(Reuters) - Southwest Airlines Co on Thursday reported profit that beat analysts' expectations and projected significant savings from the cascading cost of fuel.
The largest U.S. airline by domestic traffic said its profit was $190 million last quarter, which fell short of its quarterly income of $212 million in the same period in 2013.
Yet the airline earned 59 cents per diluted share, excluding $214 million in special items, which exceeded analysts' average estimate of $0.55 cents per diluted share also excluding these charges, according to Thomson Reuters I/B/E/S.
"We have been very pleased with the overall performance of our markets under development, most notably Dallas Love Field, New York LaGuardia, and Reagan National," Chief Executive Officer Gary Kelly said in the earnings release.
The low-cost carrier completed a rapid round of expansion in 2014, introducing its first international flights last year as well as new routes from Dallas Love Field, an airport from which its flying was limited by statute until October 2014. While Southwest expects fewer milestones this year, it anticipates enormous savings from the oil glut, which has pushed global barrel prices down by more than 57 percent since June.

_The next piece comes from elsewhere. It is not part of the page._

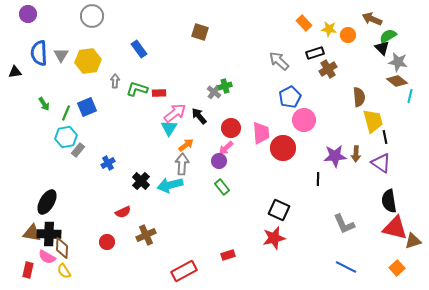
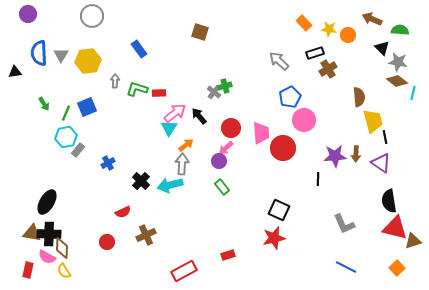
green semicircle at (388, 36): moved 12 px right, 6 px up; rotated 36 degrees clockwise
cyan line at (410, 96): moved 3 px right, 3 px up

Southwest projected its fuel costs for the first quarter to be about $1.90 per gallon, which it says would amount to half a billion dollars in savings year-over-year. The airline paid on average $2.62 per gallon for fuel last quarter.
It also said it expects unit costs to decrease by one to two percent in the first quarter, excluding fuel, profit-sharing and special items.
"Their costs overall are coming in a lot better," CRT Capital Group analyst Michael Derchin said, explaining that the phasing out of AirTran flights in December made Southwest more efficient. The two companies merged in 2011.
Southwest said it expects its passenger revenues in the first quarter to grow in line with its expected six percent increase in capacity year-over-year.
Company shares rose about 4.92 percent to trade at $43.89.